Considering every line below, count those with the word "Schlüsseldienst" and give only the result.

Data in this exercise: Begin

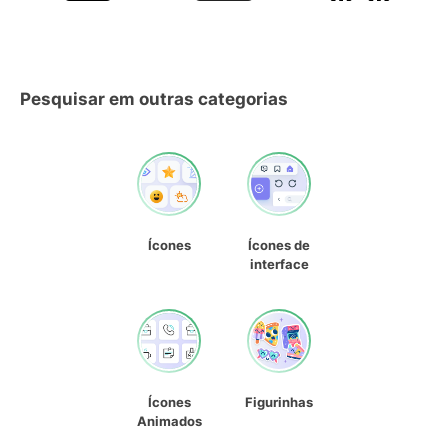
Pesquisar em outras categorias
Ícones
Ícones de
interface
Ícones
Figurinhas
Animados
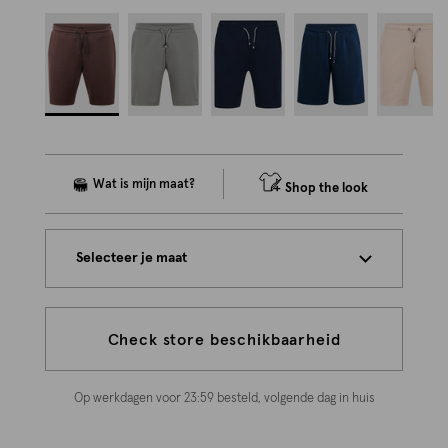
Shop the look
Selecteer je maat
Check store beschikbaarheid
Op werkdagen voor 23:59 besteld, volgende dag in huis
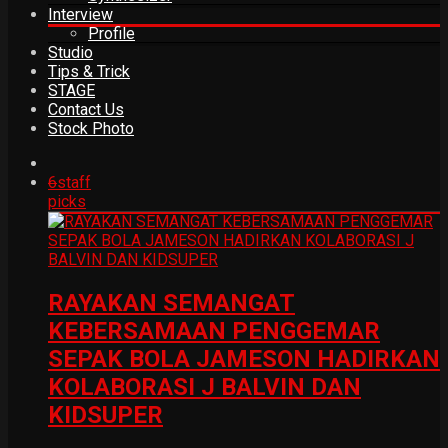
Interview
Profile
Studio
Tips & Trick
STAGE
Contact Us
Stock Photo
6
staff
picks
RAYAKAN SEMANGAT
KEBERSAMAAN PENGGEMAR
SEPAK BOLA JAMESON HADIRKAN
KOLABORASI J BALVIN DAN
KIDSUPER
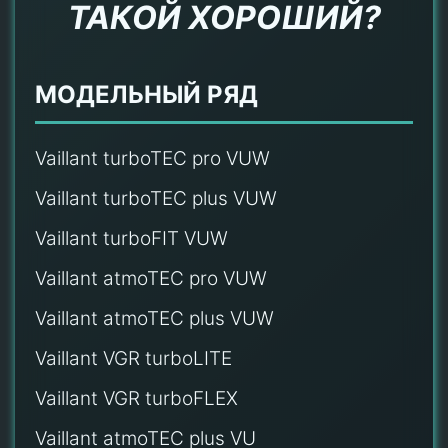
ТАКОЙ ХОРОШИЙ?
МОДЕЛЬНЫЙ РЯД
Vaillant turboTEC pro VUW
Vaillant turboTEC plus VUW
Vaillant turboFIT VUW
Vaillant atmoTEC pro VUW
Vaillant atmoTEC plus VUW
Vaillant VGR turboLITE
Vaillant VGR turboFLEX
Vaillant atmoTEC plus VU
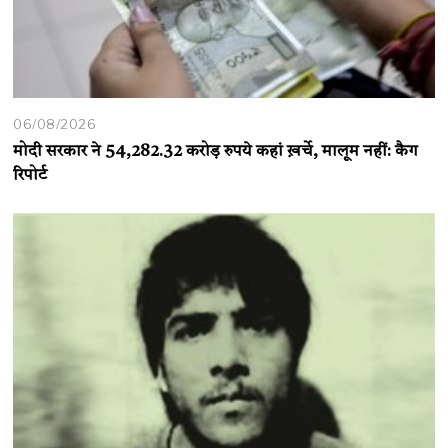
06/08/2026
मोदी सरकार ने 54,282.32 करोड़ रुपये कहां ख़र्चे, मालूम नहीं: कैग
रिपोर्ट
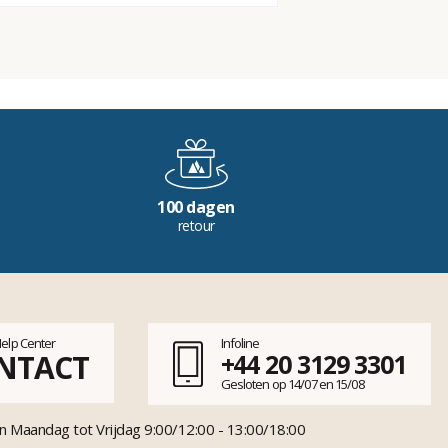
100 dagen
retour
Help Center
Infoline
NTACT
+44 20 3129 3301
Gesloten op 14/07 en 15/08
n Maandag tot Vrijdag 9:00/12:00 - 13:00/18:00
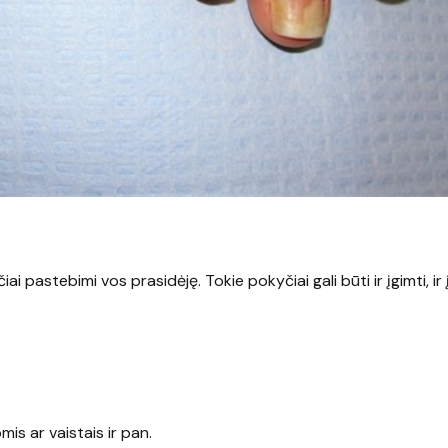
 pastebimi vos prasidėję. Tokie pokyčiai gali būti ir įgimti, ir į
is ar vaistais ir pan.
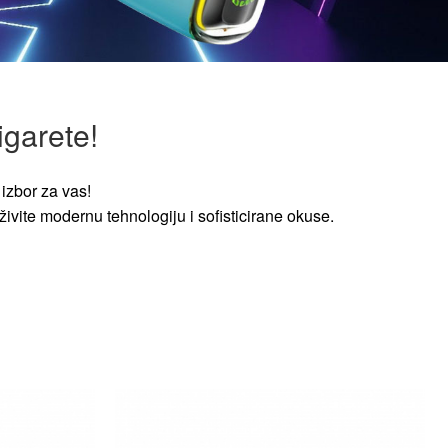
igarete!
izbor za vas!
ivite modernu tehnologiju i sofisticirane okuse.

Data in this exercise: End
Data in this exercise: Begin

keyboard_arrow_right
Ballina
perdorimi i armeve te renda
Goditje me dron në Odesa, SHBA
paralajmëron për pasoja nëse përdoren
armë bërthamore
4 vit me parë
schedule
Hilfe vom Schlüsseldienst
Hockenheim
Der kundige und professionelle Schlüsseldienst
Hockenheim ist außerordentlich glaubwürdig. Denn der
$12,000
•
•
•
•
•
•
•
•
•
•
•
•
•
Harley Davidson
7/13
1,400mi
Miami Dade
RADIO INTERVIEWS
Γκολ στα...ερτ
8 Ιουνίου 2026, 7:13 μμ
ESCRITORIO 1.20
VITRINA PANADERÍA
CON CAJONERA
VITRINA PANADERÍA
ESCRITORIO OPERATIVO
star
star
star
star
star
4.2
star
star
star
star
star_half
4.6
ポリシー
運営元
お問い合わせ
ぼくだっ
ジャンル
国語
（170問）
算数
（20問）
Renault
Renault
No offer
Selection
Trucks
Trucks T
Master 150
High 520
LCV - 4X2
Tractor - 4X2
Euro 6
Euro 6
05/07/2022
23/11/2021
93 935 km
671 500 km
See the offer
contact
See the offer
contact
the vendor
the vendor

Data in this exercise: End

## Output below:
2